Disclaimer: Kishimoto Masashi-sensei (character), Marimo Ragawa-sensei (story)

The Baby and Me

#

#

Uchiha Itachi berdiri di depan makam mamanya. Di sebelahnya, papanya menggendong adiknya yang masih berusia dua tahun, Sasuke. Sasuke menangis dan papanya berusaha menghiburnya.

Mama... kenapa Mama harus pergi sekarang?

Itachi menengadah, menatap langit biru. Kata saksi mata, mamanya tertabrak truk. Truk itu tadinya hampir menabrak kereta bayi berisi Sasuke, tapi...

Itachi mendesah. Dia menatap makam Mama lagi.

"Itachi, ayo pulang."

Itachi mengangguk. Dia mengikuti papanya. Tangisan Sasuke yang berulang kali memanggil-manggil Mama tidak didengarnya sama sekali. Itachi masih berpikir, mengapa ini semua harus terjadi.

"Itachi, sekarang kita hanya bertiga. Kamu harus menjadi kakak yang baik bagi Sasuke ya."

Itachi menatap papanya.

"Kamu pasti bisa menjadi kakak yang baik."

Itachi mengangguk.

.

.

"Aduh, kasihan sekali ya Itachi. Padahal baru kelas 5 SD, tapi sudah ditinggal ibunya."

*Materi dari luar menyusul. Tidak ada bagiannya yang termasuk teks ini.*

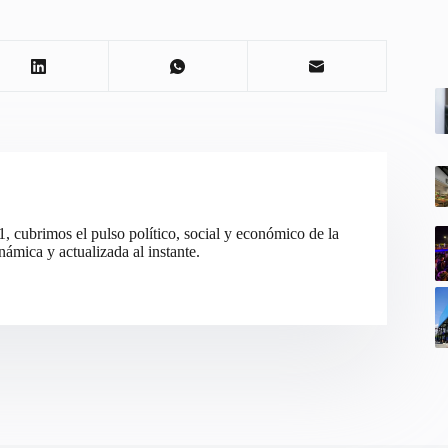
cubrimos el pulso político, social y económico de la
ámica y actualizada al instante.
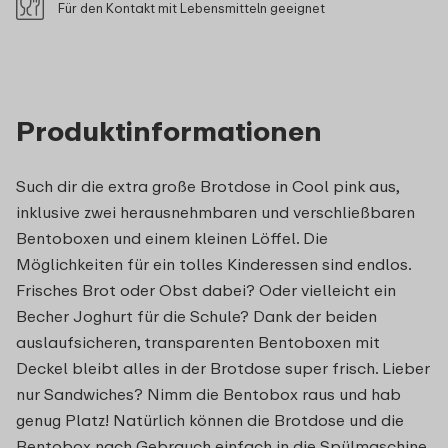
Für den Kontakt mit Lebensmitteln geeignet
Produktinformationen
Such dir die extra große Brotdose in Cool pink aus,
inklusive zwei herausnehmbaren und verschließbaren
Bentoboxen und einem kleinen Löffel. Die
Möglichkeiten für ein tolles Kinderessen sind endlos.
Frisches Brot oder Obst dabei? Oder vielleicht ein
Becher Joghurt für die Schule? Dank der beiden
auslaufsicheren, transparenten Bentoboxen mit
Deckel bleibt alles in der Brotdose super frisch. Lieber
nur Sandwiches? Nimm die Bentobox raus und hab
genug Platz! Natürlich können die Brotdose und die
Bentobox nach Gebrauch einfach in die Spülmaschine.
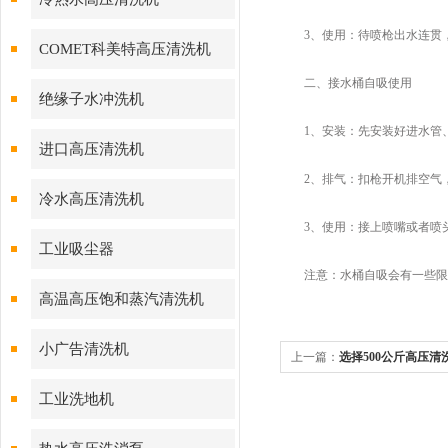
3、使用：待喷枪出水连贯，
COMET科美特高压清洗机
二、接水桶自吸使用
绝缘子水冲洗机
1、安装：先安装好进水管、
进口高压清洗机
2、排气：扣枪开机排空气，
冷水高压清洗机
3、使用：接上喷嘴或者喷
工业吸尘器
注意：水桶自吸会有一些限制;
高温高压饱和蒸汽清洗机
小广告清洗机
上一篇：
选择500公斤高压
工业洗地机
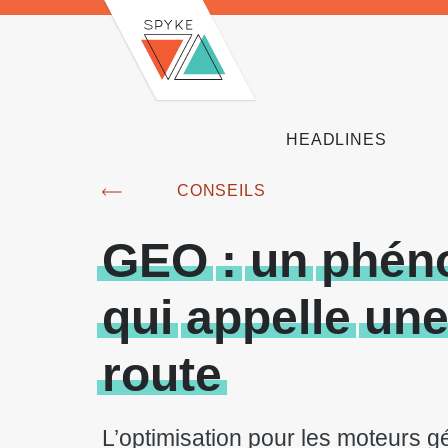
HEADLINES
CONSEILS
GEO
:
un
phén
qui
appelle
un
route
L’optimisation pour les moteurs gé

"Sekarang dia juga harus mengurus Sasuke yang masih kecil."

"Kasihan ya."

Sepanjang perjalanan ke sekolah, bisik-bisik para tante tetangga berseliweran di sekeliling Itachi. Itachi pura-pura tidak mendengarkan. Dia tetap tersenyum sopan—seperti biasanya, sambil menggandeng Sasuke yang kini sudah kembali riang. Sebelum berangkat sekolah, Itachi harus mengantar Sasuke terlebih dahulu ke tempat penitipan anak. Nanti dia akan menjemputnya sepulang sekolah, kemudian belanja untuk makan malam, lalu pulang. Papa akan memasak makan malam setelah pulang kerja nanti.

"Saya titip Sasuke ya," kata Itachi sambil membungkuk kepada kakak di tempat penitipan anak.

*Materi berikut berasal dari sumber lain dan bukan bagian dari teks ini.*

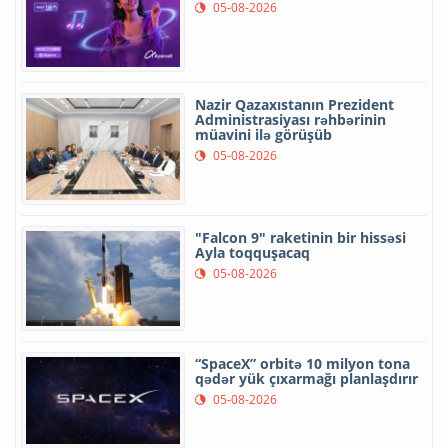
05-08-2026
Nazir Qazaxıstanın Prezident
Administrasiyası rəhbərinin
müavini ilə görüşüb
05-08-2026
"Falcon 9" raketinin bir hissəsi
Ayla toqquşacaq
05-08-2026
“SpaceX” orbitə 10 milyon tona
qədər yük çıxarmağı planlaşdırır
05-08-2026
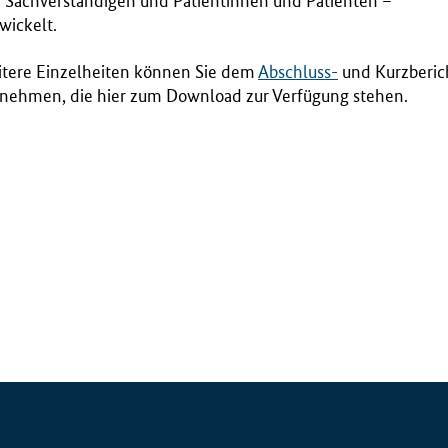
 Sachverständigen und Patientinnen und Patienten –
wickelt.
tere Einzelheiten können Sie dem
Abschluss-
und Kurzberic
nehmen, die hier zum Download zur Verfügung stehen.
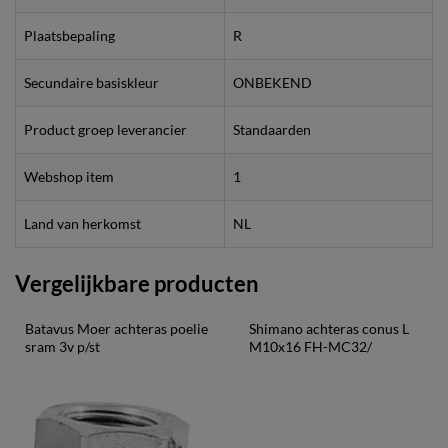
Plaatsbepaling
R
Secundaire basiskleur
ONBEKEND
Product groep leverancier
Standaarden
Webshop item
1
Land van herkomst
NL
Vergelijkbare producten
Batavus Moer achteras poelie 
Shimano achteras conus L 
sram 3v p/st
M10x16 FH-MC32/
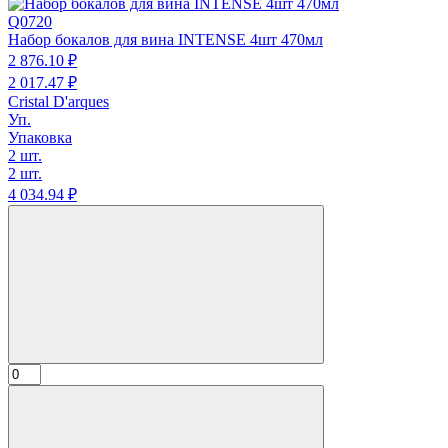
Q0720
Набор бокалов для вина INTENSE 4шт 470мл
2 876.
10
₽
2 017.
47
₽
Cristal D'arques
Уп.
Упаковка
2 шт.
2 шт.
4 034.
94
₽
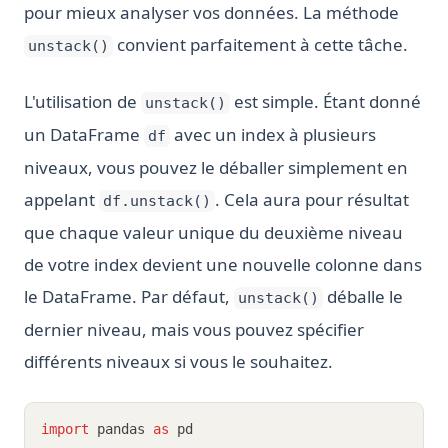
pour mieux analyser vos données. La méthode
convient parfaitement à cette tâche.
unstack()
L'utilisation de
est simple. Étant donné
unstack()
un DataFrame
avec un index à plusieurs
df
niveaux, vous pouvez le déballer simplement en
appelant
. Cela aura pour résultat
df.unstack()
que chaque valeur unique du deuxième niveau
de votre index devient une nouvelle colonne dans
le DataFrame. Par défaut,
déballe le
unstack()
dernier niveau, mais vous pouvez spécifier
différents niveaux si vous le souhaitez.
import
 pandas 
as
 pd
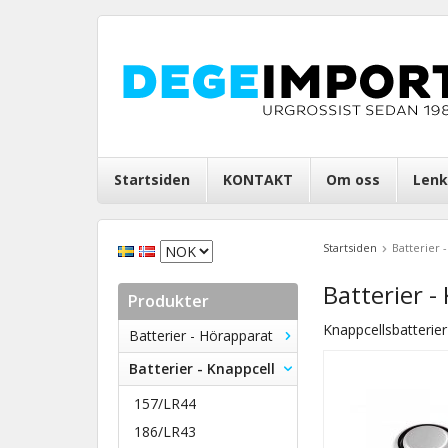
Startsiden
KONTAKT
Om oss
Lenk
Startsiden
Batterier 
Batterier -
Produkter
Knappcellsbatterier 
Batterier - Hörapparat
Batterier - Knappcell
157/LR44
186/LR43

"Serahkan saja pada kami," kakak itu tersenyum. "Kamu ini hebat sekali Itachi-kun, harus mengurus Sasuke seperti ini. Kamu kakak yang baik."

"Ah, tidak juga," Itachi tersenyum datar. "Baiklah, saya permisi."

"Hati-hati ya."

"Sasuke, jangan nakal."

Sasuke mulai menangis ketika Itachi pergi. Kakak di tempat penitipan itu berusaha menenangkannya, tapi Sasuke tetap menangis. Akhirnya Sasuke berlari dengan langkah-langkah kecilnya dan memeluk kaki Itachi.

"Nii-chan..."

Itachi jadi tidak bisa berjalan. Ia pun berjongkok, lalu tersenyum pada Sasuke seraya memegang kepalanya.

"Nanti Nii-chan akan menjemputmu. Sekarang kamu di sini dulu."

Kakak di tempat penitipan menghampiri mereka, lalu menggendong Sasuke yang mulai menangis keras lagi.

"Sasuke-chan, Itachi-nii-chan harus sekolah," katanya. "Ayo Itachi-kun, pergilah. Nanti kamu terlambat."

Itachi membungkukkan badan, lalu cepat-cepat pergi diiringi tangisan Sasuke yang makin kencang. Sebenarnya dia tidak tega meninggalkan Sasuke, tapi apa boleh buat. Dia harus sekolah.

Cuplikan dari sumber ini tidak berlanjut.